What’s the top hit when you google Louise Nevelson, Dorothea Lange, or Betye Saar? Wikipedia, of course. The online encyclopedia anyone can edit, Wikipedia features 22 million articles edited by 1 million+ volunteer editors in 285 languages.
Of those editors, however, only 9% are women—a fact that affects what gets written about and how. “People write about what they find interesting,” a longtime Wikipedian told me last Saturday at a Wikipedia edit-a-thon focused on boosting coverage of women. “And who people are affects what they find interesting.”
Edit-a-thon organizer Sarah Stierch, a Wikimedia Foundation fellow who just concluded a stint as Wikipedian-in-Residence at the Smithsonian, told me that only one in five biographies on Wikipedia cover women. And articles on women, including women artists, tend to be shorter than comparable ones on men.
By way of example, Mary Corse and Helen Pashgian, two of the women artists featured in Pacific Standard Time, have no entry. They’re “redlinks,” meaning they’re referenced in other articles but don’t have their own page. Riko Mizuno: redlink. Gertrud Natzler: redlink. (Here’s Otto Natzler’s page.)
At the edit-a-thon, I turned a redlink into a stub by starting an entry on Esther Baum Born, a Bay Area architectural photographer whose work is represented in the Research Institute’s special collections, as well as at UC Berkeley and the University of Arizona. Since then, three other editors have expanded and improved on it. (Thanks to a librarian colleague at the GRI for tipping me about Born!)
Women aren’t the only ones underrepresented on Wikipedia, for a variety of demographic reasons. The typical Wikipedian tends toward math, science, and pop culture, not art and the humanities. But we art geeks are out there, and yes, we like to edit!
If you want to turn a redlink into a stub, or a stub into an article, more communal editing will take place this weekend at Wiknics around the world. The L.A. meet-up is happening in Pan Pacific Park, so you can participate in the biggest and most democratic knowledge project the world has ever seen while scarfing a hot dog.
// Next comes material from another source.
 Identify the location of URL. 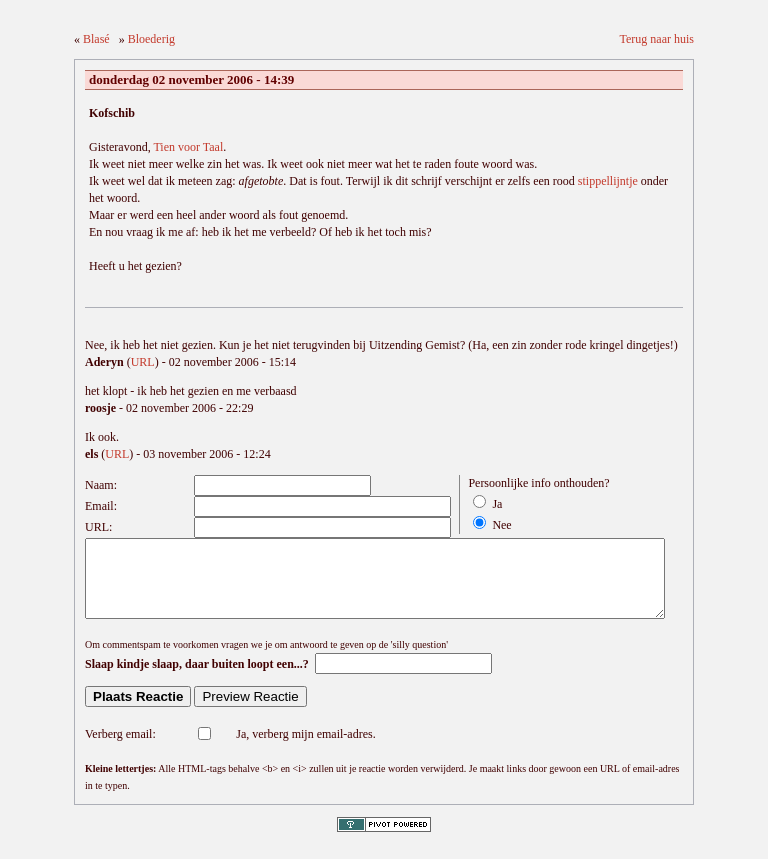
(143, 362).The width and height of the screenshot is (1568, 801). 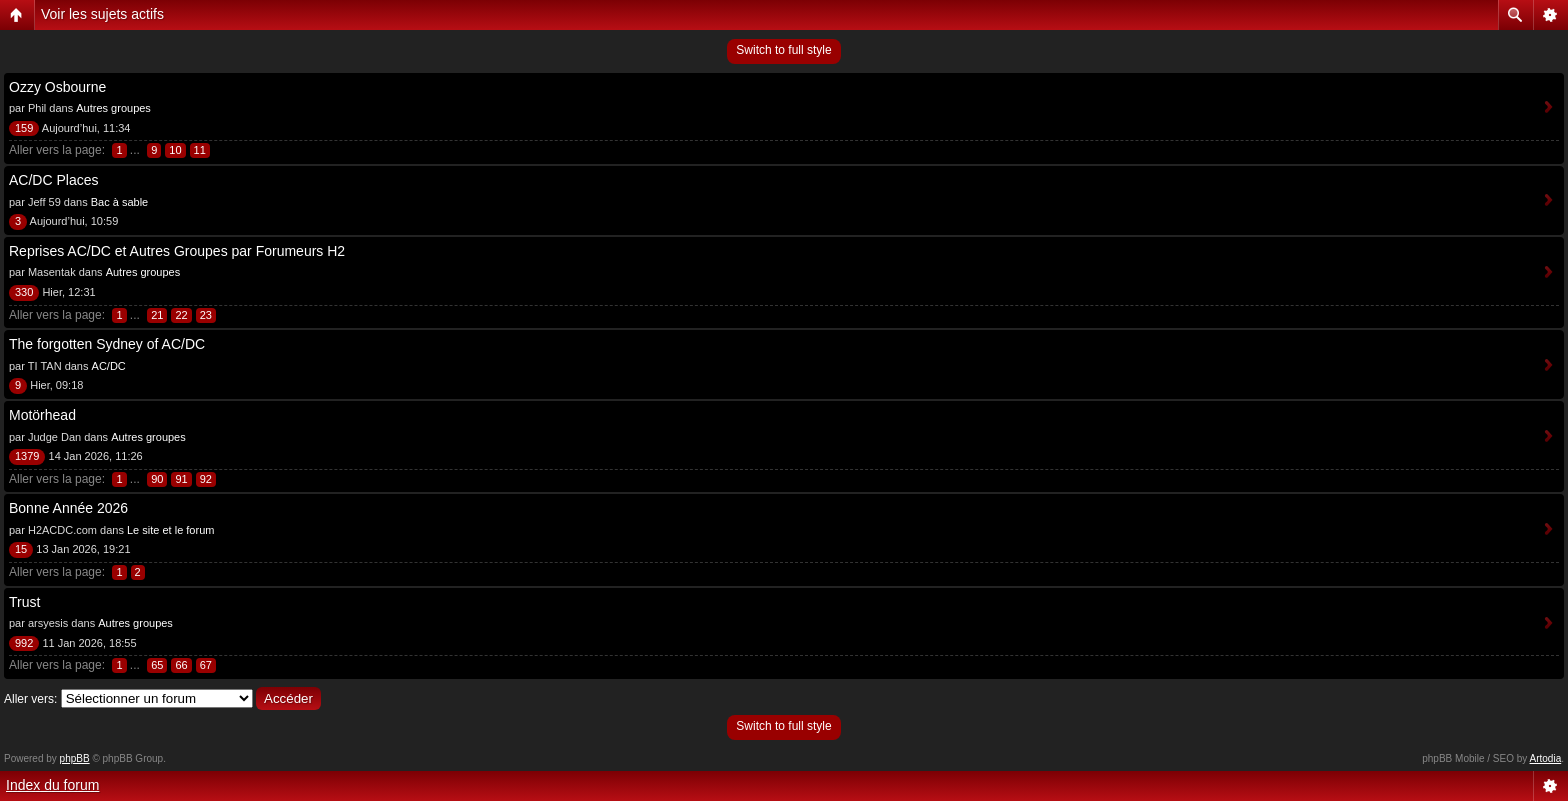 What do you see at coordinates (68, 508) in the screenshot?
I see `Bonne Année 2026` at bounding box center [68, 508].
So true. I started one on women artists back in 2005 and wrote some on Catherina Hemessen and a few others. My women artist one was of course something from work that I had hoped the Internet hive mind would amend. I was just last night reading the comments for women artists. Other than slamming the writing and complaining, there weren’t major positive changes in the article since 2006. I was kinda stunned.
I do think it is about who is doing the writing. I was thinking about asking my interns to add articles from their research this summer just in a small effort to help the situation.
Hi Artlust, thanks so much for sharing your experience. That is very disspiriting, but good for you for contributing! The new drive to diversify Wikipedia editors (including geographically) will hopefully attract more women and members of other under-Wikified groups.
Love the idea to have interns contribute their research. People write about what interests them, but they also write about what they know–and who better to contribute than someone who has spent the summer immersed in a topic? At the edit-a-thon there was a student from UC Berkeley who told me about some experiments on campus to have students contribute articles on Wikipedia in lieu of more traditional assignments. He said there was some skepticism at first, but very quickly the students grew enthusiastic about being able to make a contribution that would last well beyond their semester.
Australian readers might be interested to contribute to this timeline on feminist art in Australia: http://en.wikipedia.org/wiki/Australian_feminist_art_timeline
Great list, thanks for the tip! The Timeline of Feminist Art on Wikipedia concentrates on U.S. art, but isn’t marked as such 🙂
http://en.wikipedia.org/wiki/Feminist_art#Timeline_of_Feminist_Art
Wikipedia has its own culture and rules. I would like to recommend “How Wikipedia Works” by Phoebe Ayers, Charles Matthews, and Ben Yates, if you would like to have a well-curated introduction.